Avec Antonio Vivaldi, on reste dans le baroque avec le premier mouvement de L’été des Quatre saisons. Le troisième compositeur, dont on entendit un Ave Maria est certes d’origine italienne, mais fils d’immigré. Astor Piazzola est né à Mar del Plata en Argentine. Changement d’époque et d’atmosphère donc ! De Piazzolla, maître incontesté du tango, Julien et Dimitri Bouclier interprétèrent encore Libertango , écrit en 1974.

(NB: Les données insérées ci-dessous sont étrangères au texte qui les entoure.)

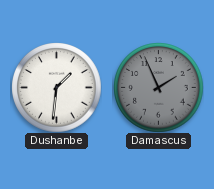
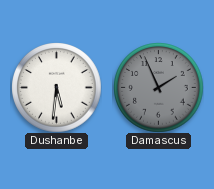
Dushanbe: 1:31 -> 5:31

Changement de lieu maintenant, de l’Argentine, on passe en Russie avec le Rondo Caprioso de Vladislav Zolotarev qui vécut au milieu du siècle passé. Sa musique s’envole, tantôt grave et nostalgique, tantôt sur un rythme endiablé, elle exprime bien ce qu’on appelle « l’âme russe ». Elle a d’autant plus de caractère qu’elle a été écrite quelque temps avant que Zolotarev ne se suicide, comme l’expliqua Dimitri Bouclier. Avec Viacheslay Semionov, Dimitri Bouclier nous fit redécouvrir une version qu’il a arrangée de Greensleeves.

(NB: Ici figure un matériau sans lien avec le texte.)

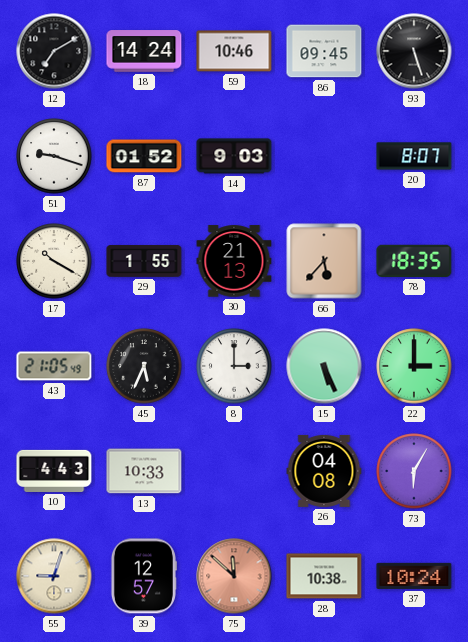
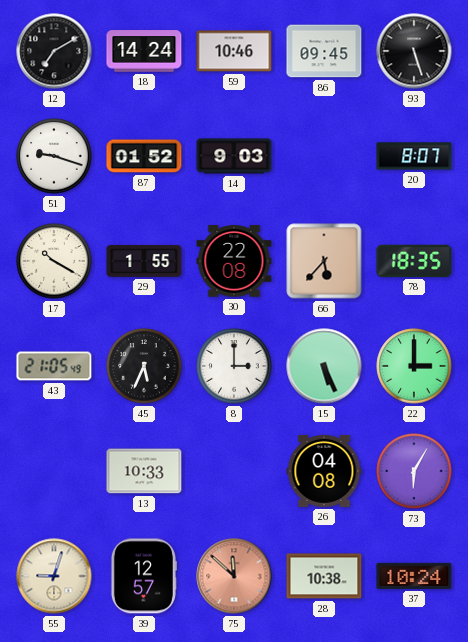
30: 21:13 -> 22:08
10: 4:43 -> none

Aller au-delà de la musique
L’enfer des camps soviétiques a été très bien décrit par Alexandre Soljenitsyne dans L’Archipel du Goulag. Victor Vlassov, compositeur né en 1936 en donne une illustration saisissante avec Goulag pour accordéon seul. Le public est immédiatement mis en condition avec le souffle de l’accordéon, qui sans note, laisse deviner le vent dans les bouleaux et les pins de la taïga. Dimitri, en passant ses doigts sur le clavier en un rythme lancinant, décrit la marche lente des cohortes des zek, ces prisonniers du Goulag, dans la neige. C’est L’arrivée au Goulag. Puis il accompagne de la voix les basses de son instrument pour peindre le décor de froid et de nuit de la Sibérie. On perçoit de temps en temps les sons aigus des clochettes d’une troïka et les éclats de voix des gardiens. Quand Vlassov évoque La tentative d’évasion, l’accordéon de Dimitri laisse éclater des sons d’espoir mais aussi d’inquiétude. Une explosion de notes annonce le quatrième et dernier mouvement de cette œuvre, L’insurrection.
Avec Révélation de Serguei Voitenko, Dimitri et Julien Bouclier laissent chanter et pleurer leurs instruments, montrant leur parfaite maîtrise non seulement de la musique russe mais aussi des sentiments profonds qu’elle véhicule.
Le concert a commencé par un extrait de L’été de Vivaldi, il se termine par L’hiver de Chalaïev. Mais, contrairement à ce que le titre laisse penser, c’est une musique joyeuse, entraînante et qui se termine par l’explosion de joie du violon de Julien Bouclier. Après avoir encore entendu le célèbre Kalinka, le public se leva pour applaudir les deux musiciens.
Deux musiciens de talent
Dimitri Bouclier est né en France en 1989. Il débute l’accordéon à l’âge de 7 ans et fait ses débuts de soliste dès l’âge de 10 ans. Son parcours est exceptionnel. La perfection de son jeu et son charisme hors du commun lui valent de se produire en concert en récital solo, en musique de chambre et en soliste avec orchestre chambre dans de nombreux pays.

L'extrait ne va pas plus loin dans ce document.